La compagnie entend désormais consacrer les prochains mois à une nouvelle modélisation géologique du réservoir. Ce travail devrait durer entre quatre et cinq mois et doit permettre de mieux comprendre le comportement du puits et d’adapter la stratégie de production.
La campagne d’exploration a également connu un revers. Dans l’ouest du Gabon, un forage visant des sables aquifères s’est révélé non commercial. Le puits a donc été bouché puis abandonné.
Sur le plan financier, VAALCO indique par ailleurs maintenir sous contrôle la contamination au sulfure d’hydrogène, ou H2S, dans les puits existants grâce à des injections ciblées. Toutefois, les investissements importants réalisés récemment, associés au maintien des charges d’exploitation, devraient limiter les retombées fiscales du secteur.

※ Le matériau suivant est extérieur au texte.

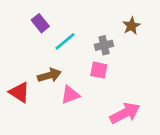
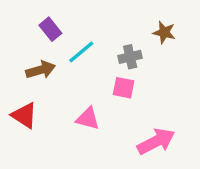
brown star: (131, 26) -> (164, 32), turned -30
brown arrow: (49, 75) -> (41, 70), moved
pink triangle: (70, 95) -> (88, 119), turned 36

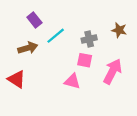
brown star: (164, 32) -> (119, 30), moved
pink triangle: (88, 119) -> (72, 81), moved
pink arrow: (156, 141) -> (113, 71), moved, turned -35

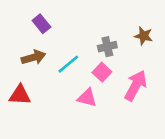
cyan line: (56, 36) -> (68, 64), moved
pink square: (85, 60) -> (102, 72), turned 32
red triangle: (17, 79) -> (20, 95), turned -30

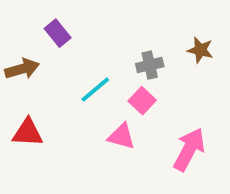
brown arrow: (33, 57) -> (22, 69), moved
pink arrow: (136, 86) -> (189, 150), moved

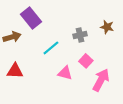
purple rectangle: (58, 33) -> (31, 18), size x1.5
pink square: (142, 101) -> (86, 61), moved

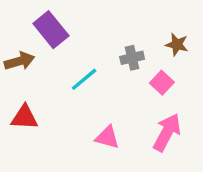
pink square: (86, 61) -> (162, 83), moved
pink triangle: (65, 73) -> (107, 137), moved

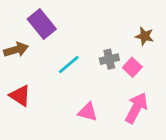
gray cross: (132, 58) -> (109, 59), moved
red triangle: (24, 117) -> (20, 96), turned 30

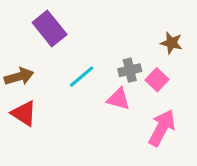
brown arrow: (16, 50) -> (19, 77), moved
pink triangle: (88, 112) -> (119, 99), moved

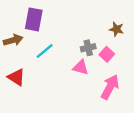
purple rectangle: (50, 28) -> (34, 19), turned 50
brown arrow: (19, 77) -> (13, 40), moved
cyan line: (82, 77) -> (45, 51), moved

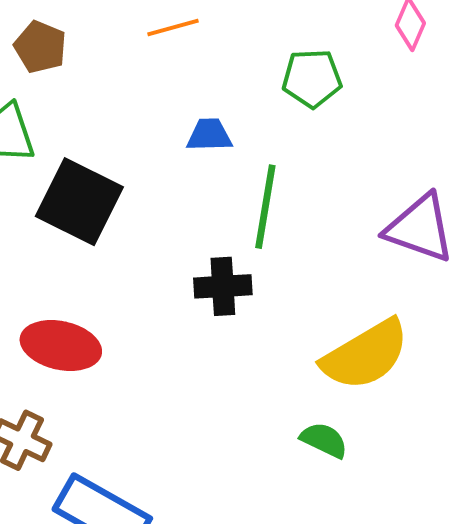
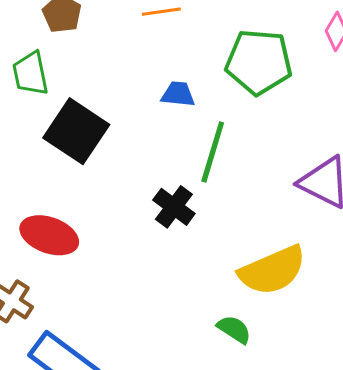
green pentagon: (312, 78) -> (259, 62), size x1.5
black cross: (223, 286) -> (174, 207), turned 33

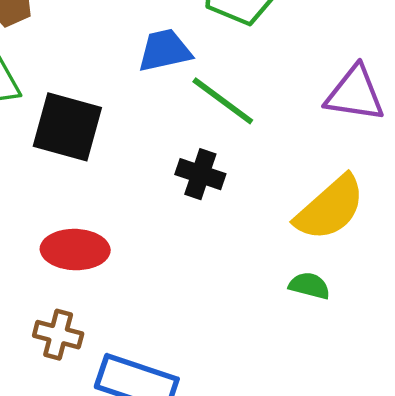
blue trapezoid: (178, 94) -> (165, 50), size x1.4
green line: (213, 152) -> (223, 101), turned -52

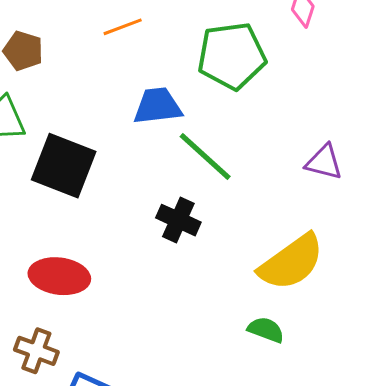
purple triangle: (355, 94) -> (324, 162), size x0.7

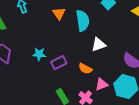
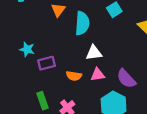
orange semicircle: (85, 69) -> (74, 76), turned -32
pink triangle: (102, 84) -> (98, 75), moved

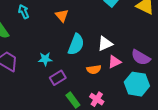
cyan semicircle: (82, 23) -> (76, 44), moved, turned 35
purple rectangle: (46, 63) -> (58, 78), moved

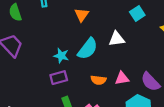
white triangle: (105, 44) -> (117, 39), moved
cyan star: (45, 59) -> (61, 56), moved

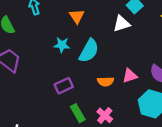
white triangle: (117, 39) -> (122, 24), moved
cyan star: (61, 56) -> (62, 45), moved

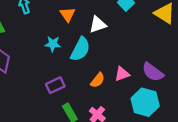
white triangle: (122, 24) -> (98, 25), moved
orange semicircle: (106, 81) -> (98, 80), turned -49

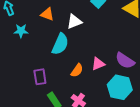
orange triangle: (68, 15) -> (47, 14), turned -32
cyan star: (53, 44) -> (21, 31), moved
purple rectangle: (55, 85) -> (40, 77), turned -70

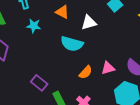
cyan semicircle: (60, 44) -> (72, 44), turned 75
purple rectangle: (40, 77) -> (39, 83), moved, turned -49

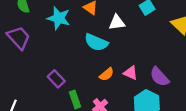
cyan star: (34, 26) -> (59, 18), size x1.5
pink triangle: (108, 68) -> (131, 73), turned 32

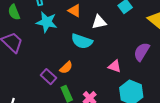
orange semicircle: (107, 74) -> (66, 68), moved
purple semicircle: (159, 77) -> (142, 52), moved, turned 78

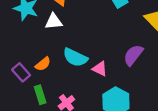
white triangle: (99, 22) -> (54, 21), moved
cyan semicircle: (82, 41) -> (75, 57), moved

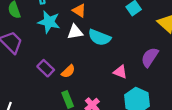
cyan semicircle: (75, 57) -> (99, 37), moved
purple rectangle: (21, 72) -> (46, 68), moved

Avec une hypothèse de prix du Brent autour de 70 dollars à long terme, la direction de VAALCO estime que les coûts de production du pétrole gabonais resteront élevés jusqu’en 2027. Cette situation devrait avoir des conséquences sur les revenus de l’État : les volumes de brut revenant au Gabon dans le cadre du partage de production devraient ainsi atteindre leur niveau le plus bas au cours des exercices 2026 et 2027.
Entre économies d’énergie sur le champ Etame, difficultés techniques à Bodi 58 et résultats d’exploration décevants, VAALCO poursuit donc ses activités au Gabon avec une stratégie désormais davantage orientée vers la maîtrise des coûts et l’amélioration de l’efficacité opérationnelle.